» **Assigned task**:
Every single entry below should be reproduced verbatim.
*** Information Section Begins ***
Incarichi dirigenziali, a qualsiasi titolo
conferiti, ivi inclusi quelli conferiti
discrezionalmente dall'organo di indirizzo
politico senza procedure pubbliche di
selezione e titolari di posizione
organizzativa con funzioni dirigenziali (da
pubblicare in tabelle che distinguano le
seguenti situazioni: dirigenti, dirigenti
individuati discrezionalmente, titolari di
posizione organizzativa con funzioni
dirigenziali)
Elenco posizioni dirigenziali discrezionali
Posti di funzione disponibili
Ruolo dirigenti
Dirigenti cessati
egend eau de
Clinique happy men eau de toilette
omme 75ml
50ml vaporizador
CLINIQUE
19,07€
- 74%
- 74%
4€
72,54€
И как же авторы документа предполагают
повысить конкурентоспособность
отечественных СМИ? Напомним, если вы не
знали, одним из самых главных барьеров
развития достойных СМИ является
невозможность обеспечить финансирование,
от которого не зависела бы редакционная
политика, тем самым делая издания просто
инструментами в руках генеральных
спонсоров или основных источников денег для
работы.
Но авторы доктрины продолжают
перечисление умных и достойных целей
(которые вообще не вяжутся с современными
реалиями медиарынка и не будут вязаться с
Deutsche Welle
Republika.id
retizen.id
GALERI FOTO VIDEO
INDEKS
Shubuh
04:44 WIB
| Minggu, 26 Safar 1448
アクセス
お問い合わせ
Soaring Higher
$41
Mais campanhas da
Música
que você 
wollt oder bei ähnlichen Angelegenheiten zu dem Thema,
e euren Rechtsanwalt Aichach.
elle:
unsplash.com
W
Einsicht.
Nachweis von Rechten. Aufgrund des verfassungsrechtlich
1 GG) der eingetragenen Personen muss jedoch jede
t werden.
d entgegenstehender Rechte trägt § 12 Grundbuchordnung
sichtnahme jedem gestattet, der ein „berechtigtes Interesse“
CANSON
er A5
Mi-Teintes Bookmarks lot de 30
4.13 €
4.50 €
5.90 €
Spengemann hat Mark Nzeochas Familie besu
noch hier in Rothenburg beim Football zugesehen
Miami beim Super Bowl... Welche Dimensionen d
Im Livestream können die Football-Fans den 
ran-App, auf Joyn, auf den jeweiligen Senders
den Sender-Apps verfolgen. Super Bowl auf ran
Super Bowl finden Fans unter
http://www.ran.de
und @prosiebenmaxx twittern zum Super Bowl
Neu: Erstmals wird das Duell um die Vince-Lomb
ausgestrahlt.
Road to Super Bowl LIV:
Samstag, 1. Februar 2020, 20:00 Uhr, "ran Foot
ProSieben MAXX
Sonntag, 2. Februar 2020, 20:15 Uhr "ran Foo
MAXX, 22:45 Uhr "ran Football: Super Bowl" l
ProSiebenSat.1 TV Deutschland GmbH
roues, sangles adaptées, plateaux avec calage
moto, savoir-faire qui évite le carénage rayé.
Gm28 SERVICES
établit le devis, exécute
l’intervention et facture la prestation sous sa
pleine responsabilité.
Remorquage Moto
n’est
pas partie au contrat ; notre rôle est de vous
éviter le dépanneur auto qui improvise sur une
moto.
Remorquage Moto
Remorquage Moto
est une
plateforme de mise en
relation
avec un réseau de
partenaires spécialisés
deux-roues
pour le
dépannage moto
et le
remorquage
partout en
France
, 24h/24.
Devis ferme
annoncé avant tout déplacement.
*** Information Section Ends ***
» **Result of this task**:
Incarichi dirigenziali, a qualsiasi titolo
conferiti, ivi inclusi quelli conferiti
discrezionalmente dall'organo di indirizzo
politico senza procedure pubbliche di
selezione e titolari di posizione
organizzativa con funzioni dirigenziali (da
pubblicare in tabelle che distinguano le
seguenti situazioni: dirigenti, dirigenti
individuati discrezionalmente, titolari di
posizione organizzativa con funzioni
dirigenziali)
Elenco posizioni dirigenziali discrezionali
Posti di funzione disponibili
Ruolo dirigenti
Dirigenti cessati
egend eau de
Clinique happy men eau de toilette
omme 75ml
50ml vaporizador
CLINIQUE
19,07€
- 74%
- 74%
4€
72,54€
И как же авторы документа предполагают
повысить конкурентоспособность
отечественных СМИ? Напомним, если вы не
знали, одним из самых главных барьеров
развития достойных СМИ является
невозможность обеспечить финансирование,
от которого не зависела бы редакционная
политика, тем самым делая издания просто
инструментами в руках генеральных
спонсоров или основных источников денег для
работы.
Но авторы доктрины продолжают
перечисление умных и достойных целей
(которые вообще не вяжутся с современными
реалиями медиарынка и не будут вязаться с
Deutsche Welle
Republika.id
retizen.id
GALERI FOTO VIDEO
INDEKS
Shubuh
04:44 WIB
| Minggu, 26 Safar 1448
アクセス
お問い合わせ
Soaring Higher
$41
Mais campanhas da
Música
que você 
wollt oder bei ähnlichen Angelegenheiten zu dem Thema,
e euren Rechtsanwalt Aichach.
elle:
unsplash.com
W
Einsicht.
Nachweis von Rechten. Aufgrund des verfassungsrechtlich
1 GG) der eingetragenen Personen muss jedoch jede
t werden.
d entgegenstehender Rechte trägt § 12 Grundbuchordnung
sichtnahme jedem gestattet, der ein „berechtigtes Interesse“
CANSON
er A5
Mi-Teintes Bookmarks lot de 30
4.13 €
4.50 €
5.90 €
Spengemann hat Mark Nzeochas Familie besu
noch hier in Rothenburg beim Football zugesehen
Miami beim Super Bowl... Welche Dimensionen d
Im Livestream können die Football-Fans den 
ran-App, auf Joyn, auf den jeweiligen Senders
den Sender-Apps verfolgen. Super Bowl auf ran
Super Bowl finden Fans unter
http://www.ran.de
und @prosiebenmaxx twittern zum Super Bowl
Neu: Erstmals wird das Duell um die Vince-Lomb
ausgestrahlt.
Road to Super Bowl LIV:
Samstag, 1. Februar 2020, 20:00 Uhr, "ran Foot
ProSieben MAXX
Sonntag, 2. Februar 2020, 20:15 Uhr "ran Foo
MAXX, 22:45 Uhr "ran Football: Super Bowl" l
ProSiebenSat.1 TV Deutschland GmbH
roues, sangles adaptées, plateaux avec calage
moto, savoir-faire qui évite le carénage rayé.
Gm28 SERVICES
établit le devis, exécute
l’intervention et facture la prestation sous sa
pleine responsabilité.
Remorquage Moto
n’est
pas partie au contrat ; notre rôle est de vous
éviter le dépanneur auto qui improvise sur une
moto.
Remorquage Moto
Remorquage Moto
est une
plateforme de mise en
relation
avec un réseau de
partenaires spécialisés
deux-roues
pour le
dépannage moto
et le
remorquage
partout en
France
, 24h/24.
Devis ferme
annoncé avant tout déplacement.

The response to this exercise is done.